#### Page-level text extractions
§

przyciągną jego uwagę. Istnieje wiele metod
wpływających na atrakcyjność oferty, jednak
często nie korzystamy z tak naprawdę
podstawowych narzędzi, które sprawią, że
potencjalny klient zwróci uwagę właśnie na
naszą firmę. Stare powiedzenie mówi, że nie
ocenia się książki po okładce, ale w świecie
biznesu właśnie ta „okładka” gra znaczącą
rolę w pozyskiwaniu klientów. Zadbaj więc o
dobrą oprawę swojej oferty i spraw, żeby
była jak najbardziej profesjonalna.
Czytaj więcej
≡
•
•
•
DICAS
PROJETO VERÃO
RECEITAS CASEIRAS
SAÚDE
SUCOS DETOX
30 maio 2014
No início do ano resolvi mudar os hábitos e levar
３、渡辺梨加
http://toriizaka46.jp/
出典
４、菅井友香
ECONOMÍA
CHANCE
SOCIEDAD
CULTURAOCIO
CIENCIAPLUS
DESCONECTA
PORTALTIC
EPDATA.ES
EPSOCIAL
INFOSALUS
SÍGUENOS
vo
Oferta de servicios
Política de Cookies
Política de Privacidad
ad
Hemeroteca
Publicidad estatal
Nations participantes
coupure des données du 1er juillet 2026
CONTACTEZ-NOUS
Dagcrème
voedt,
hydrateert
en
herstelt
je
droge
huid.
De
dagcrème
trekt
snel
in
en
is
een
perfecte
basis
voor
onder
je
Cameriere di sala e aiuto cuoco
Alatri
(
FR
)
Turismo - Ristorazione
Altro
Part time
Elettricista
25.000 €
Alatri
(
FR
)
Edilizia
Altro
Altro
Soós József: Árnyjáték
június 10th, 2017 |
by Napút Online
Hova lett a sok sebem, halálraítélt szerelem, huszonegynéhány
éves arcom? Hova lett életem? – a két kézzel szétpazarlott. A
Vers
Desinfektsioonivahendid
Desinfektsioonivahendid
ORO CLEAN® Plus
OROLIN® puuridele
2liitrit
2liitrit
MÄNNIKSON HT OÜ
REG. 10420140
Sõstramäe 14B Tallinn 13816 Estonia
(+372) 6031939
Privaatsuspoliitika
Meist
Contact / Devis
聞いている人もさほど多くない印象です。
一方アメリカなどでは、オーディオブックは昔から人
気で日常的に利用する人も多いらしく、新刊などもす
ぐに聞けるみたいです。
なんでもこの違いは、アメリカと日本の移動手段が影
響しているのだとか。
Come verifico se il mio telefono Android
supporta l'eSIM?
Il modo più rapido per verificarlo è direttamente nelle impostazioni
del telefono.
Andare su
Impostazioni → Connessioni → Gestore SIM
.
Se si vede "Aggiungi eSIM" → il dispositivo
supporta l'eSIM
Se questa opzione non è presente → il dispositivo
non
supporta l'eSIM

§

#### Work item
Looking at the records above, work out how many lines contain "właśnie". Give the number only.

#### Answer space
2